En mars 2022, Stewart a soumis ses propres preuves écrites au comité des affaires étrangères pour soutenir officiellement Marshall. Elle aurait préféré faire part de ses inquiétudes en interne, mais savait que sa plainte concernant Barton atterrirait sur son bureau. «Si j’avais été dans une position où j’aurais pu m’adresser à un régulateur ou à quelqu’un en dehors de la chaîne de commandement au sein du FCDO, je l’aurais fait.

« Je n’ai jamais voulu être un lanceur d’alerte. Je n’ai jamais imaginé ou voulu être dans cette position de quelque façon que ce soit. Je crois profondément en l’importance d’une fonction publique impartiale qui a la confiance des ministres et je pense que c’est dans l’intérêt public », a-t-elle déclaré.

« Le tout ne fonctionne que lorsque tout fonctionne. Tout notre système dépend de l’honnêteté et de la vérité, du moins pour le Parlement, sinon pour le public. Il doit y avoir une forme de réparation lorsque cela tombe en panne ou ne se produit pas.

Un porte-parole du FCDO a déclaré : « Nous sommes à juste titre fiers de notre personnel qui a travaillé sans relâche pour évacuer plus de 15 000 personnes d’Afghanistan en quinze jours. Il s’agissait de la plus grande mission de ce type depuis des générations et de la deuxième plus grande évacuation effectuée par un pays. Nous avons appliqué les leçons tirées de la réponse en Afghanistan dans notre réponse à l’invasion de l’Ukraine par la Russie.

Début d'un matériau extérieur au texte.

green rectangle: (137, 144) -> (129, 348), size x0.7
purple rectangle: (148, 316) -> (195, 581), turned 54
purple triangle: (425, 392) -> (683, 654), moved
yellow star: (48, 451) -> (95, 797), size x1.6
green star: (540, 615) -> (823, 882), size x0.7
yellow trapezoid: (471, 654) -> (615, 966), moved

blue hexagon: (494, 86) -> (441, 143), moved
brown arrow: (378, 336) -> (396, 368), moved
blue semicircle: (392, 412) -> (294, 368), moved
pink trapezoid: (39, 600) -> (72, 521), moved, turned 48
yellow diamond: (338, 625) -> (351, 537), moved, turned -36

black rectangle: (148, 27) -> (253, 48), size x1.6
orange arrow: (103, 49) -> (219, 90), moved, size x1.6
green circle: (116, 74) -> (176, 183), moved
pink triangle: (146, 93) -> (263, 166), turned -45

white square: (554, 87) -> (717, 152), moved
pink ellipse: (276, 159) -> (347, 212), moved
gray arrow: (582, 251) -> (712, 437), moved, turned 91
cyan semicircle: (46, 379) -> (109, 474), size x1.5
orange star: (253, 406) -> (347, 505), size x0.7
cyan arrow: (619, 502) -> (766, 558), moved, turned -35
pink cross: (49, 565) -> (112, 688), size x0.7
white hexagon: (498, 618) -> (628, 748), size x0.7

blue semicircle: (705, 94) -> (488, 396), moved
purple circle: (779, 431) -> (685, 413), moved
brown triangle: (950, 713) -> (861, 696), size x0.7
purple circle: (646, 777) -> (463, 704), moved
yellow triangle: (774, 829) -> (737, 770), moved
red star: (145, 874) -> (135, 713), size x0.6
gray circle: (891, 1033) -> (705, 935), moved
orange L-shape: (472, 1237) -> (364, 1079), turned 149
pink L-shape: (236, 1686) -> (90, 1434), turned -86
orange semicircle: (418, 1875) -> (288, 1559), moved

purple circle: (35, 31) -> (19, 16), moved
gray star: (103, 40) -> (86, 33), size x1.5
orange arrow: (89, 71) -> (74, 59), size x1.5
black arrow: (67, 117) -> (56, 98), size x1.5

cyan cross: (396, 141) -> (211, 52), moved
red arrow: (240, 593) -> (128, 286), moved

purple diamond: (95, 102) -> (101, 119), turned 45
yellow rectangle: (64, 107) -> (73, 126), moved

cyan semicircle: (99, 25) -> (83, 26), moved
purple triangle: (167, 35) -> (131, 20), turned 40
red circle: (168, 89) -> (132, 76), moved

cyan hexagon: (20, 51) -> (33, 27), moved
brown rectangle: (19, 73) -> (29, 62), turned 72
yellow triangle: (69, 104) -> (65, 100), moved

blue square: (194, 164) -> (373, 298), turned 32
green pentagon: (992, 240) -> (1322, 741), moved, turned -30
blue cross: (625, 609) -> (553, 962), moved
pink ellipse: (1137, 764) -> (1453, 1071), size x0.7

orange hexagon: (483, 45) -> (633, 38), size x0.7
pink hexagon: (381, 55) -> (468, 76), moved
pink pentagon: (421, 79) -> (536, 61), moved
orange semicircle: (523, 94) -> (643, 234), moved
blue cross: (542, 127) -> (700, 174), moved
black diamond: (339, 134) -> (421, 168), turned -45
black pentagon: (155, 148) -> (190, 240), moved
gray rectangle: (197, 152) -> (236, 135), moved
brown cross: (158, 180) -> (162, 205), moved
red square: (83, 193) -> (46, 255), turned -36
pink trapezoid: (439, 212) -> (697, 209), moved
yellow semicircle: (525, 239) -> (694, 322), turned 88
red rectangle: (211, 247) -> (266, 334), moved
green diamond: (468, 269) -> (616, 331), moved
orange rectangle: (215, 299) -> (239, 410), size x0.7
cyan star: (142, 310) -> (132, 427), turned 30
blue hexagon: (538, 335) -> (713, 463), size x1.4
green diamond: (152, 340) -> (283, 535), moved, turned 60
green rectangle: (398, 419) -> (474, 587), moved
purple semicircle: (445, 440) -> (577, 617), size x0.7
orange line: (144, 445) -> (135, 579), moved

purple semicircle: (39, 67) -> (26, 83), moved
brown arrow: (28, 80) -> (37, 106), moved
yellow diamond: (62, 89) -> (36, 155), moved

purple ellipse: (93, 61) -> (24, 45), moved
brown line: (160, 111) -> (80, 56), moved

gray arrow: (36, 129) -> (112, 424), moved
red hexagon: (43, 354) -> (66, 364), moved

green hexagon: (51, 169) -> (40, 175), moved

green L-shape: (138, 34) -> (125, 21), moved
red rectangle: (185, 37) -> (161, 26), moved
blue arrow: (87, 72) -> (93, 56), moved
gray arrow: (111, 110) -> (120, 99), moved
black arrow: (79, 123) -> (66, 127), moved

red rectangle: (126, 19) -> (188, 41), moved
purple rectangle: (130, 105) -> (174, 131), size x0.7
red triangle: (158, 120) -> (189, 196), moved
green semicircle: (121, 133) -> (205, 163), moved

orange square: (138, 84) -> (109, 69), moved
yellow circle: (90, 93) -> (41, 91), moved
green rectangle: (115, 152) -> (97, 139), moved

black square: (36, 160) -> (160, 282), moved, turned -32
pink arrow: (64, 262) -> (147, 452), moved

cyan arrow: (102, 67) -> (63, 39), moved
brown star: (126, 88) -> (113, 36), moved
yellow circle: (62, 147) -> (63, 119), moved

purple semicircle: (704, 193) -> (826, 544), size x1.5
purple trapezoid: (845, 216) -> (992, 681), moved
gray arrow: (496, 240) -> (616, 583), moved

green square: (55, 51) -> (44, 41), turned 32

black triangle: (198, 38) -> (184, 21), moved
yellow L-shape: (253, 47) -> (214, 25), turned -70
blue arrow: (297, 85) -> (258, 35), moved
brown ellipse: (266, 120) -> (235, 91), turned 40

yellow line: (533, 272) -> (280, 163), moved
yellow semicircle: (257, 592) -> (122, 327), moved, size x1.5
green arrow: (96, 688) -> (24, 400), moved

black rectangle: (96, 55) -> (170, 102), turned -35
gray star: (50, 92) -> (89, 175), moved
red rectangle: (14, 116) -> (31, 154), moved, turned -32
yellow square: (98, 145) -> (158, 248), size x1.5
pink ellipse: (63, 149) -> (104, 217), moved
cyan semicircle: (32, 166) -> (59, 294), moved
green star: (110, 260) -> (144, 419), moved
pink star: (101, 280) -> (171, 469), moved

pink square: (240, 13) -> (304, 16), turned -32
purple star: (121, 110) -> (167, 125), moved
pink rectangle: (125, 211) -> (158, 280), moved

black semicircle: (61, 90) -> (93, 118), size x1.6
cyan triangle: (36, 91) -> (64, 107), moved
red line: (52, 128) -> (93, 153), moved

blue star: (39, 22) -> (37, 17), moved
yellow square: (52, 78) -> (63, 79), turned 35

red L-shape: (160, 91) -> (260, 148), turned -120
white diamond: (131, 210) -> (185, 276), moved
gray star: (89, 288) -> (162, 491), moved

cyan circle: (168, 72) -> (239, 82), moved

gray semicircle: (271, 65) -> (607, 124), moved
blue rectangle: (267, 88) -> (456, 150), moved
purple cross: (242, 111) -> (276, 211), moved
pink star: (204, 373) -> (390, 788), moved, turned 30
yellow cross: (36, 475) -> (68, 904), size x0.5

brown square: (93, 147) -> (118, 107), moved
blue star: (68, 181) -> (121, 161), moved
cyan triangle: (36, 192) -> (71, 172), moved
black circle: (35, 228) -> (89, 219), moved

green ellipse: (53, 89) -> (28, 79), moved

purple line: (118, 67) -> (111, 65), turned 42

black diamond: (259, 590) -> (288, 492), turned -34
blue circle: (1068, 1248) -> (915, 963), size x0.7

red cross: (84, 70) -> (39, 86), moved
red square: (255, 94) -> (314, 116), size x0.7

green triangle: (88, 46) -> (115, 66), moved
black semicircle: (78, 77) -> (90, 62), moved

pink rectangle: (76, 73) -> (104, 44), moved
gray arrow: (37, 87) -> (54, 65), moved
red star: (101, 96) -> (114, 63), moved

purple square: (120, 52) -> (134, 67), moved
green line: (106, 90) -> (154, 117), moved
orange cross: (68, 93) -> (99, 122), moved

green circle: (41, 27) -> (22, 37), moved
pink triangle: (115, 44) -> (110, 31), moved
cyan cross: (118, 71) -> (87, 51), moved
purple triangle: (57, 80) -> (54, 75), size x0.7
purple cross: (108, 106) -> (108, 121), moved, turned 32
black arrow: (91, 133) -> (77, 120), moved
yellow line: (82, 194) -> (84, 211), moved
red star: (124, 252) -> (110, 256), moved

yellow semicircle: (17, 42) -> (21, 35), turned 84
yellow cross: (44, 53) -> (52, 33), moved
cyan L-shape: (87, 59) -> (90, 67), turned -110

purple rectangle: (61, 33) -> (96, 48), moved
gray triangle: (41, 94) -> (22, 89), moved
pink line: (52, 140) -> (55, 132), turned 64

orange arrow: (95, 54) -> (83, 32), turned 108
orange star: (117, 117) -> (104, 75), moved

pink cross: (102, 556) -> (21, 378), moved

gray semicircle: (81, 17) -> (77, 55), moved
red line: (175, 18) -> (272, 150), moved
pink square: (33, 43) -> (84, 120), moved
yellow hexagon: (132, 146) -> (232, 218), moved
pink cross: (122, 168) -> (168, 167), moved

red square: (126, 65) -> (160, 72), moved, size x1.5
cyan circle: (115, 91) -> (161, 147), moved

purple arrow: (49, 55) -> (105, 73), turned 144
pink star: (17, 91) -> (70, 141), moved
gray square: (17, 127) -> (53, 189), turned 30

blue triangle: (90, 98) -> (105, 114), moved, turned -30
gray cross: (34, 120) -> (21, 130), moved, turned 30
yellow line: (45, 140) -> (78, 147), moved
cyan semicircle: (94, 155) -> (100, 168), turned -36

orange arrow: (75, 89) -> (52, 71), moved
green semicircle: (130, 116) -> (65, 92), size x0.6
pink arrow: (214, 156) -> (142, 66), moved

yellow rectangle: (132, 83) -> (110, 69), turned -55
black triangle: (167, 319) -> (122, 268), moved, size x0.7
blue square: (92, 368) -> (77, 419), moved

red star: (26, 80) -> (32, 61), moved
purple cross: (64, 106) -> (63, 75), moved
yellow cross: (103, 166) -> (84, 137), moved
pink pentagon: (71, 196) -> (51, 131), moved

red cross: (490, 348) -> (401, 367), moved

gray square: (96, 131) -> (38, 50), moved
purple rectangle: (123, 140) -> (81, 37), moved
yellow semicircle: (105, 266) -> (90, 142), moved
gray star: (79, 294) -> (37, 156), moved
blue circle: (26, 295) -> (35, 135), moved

« Nous travaillons toujours pour aider l’Afghanistan. Nous avons aidé plus de 6 000 personnes éligibles à partir depuis la fin de l’opération Pitting et doublé notre aide, qui continue de nourrir des millions d’Afghans et de fournir des services de santé vitaux.

Un porte-parole du Cabinet Office a déclaré: «Le secrétaire du Cabinet est fier de diriger une fonction publique qui travaille jour après jour pour répondre aux priorités du gouvernement pour la population de ce pays. Son objectif est de s’assurer que l’ensemble du gouvernement travaille ensemble pour mettre en place les meilleurs services publics pour le peuple britannique.

Un porte-parole de la BBC a déclaré : « Nous prenons nos responsabilités de journalistes très au sérieux et nous regrettons profondément que le nom du compte de messagerie ait été révélé par inadvertance lorsque l’e-mail a été publié sur les réseaux sociaux ».

Un porte-parole de Boris Johnson a refusé de commenter.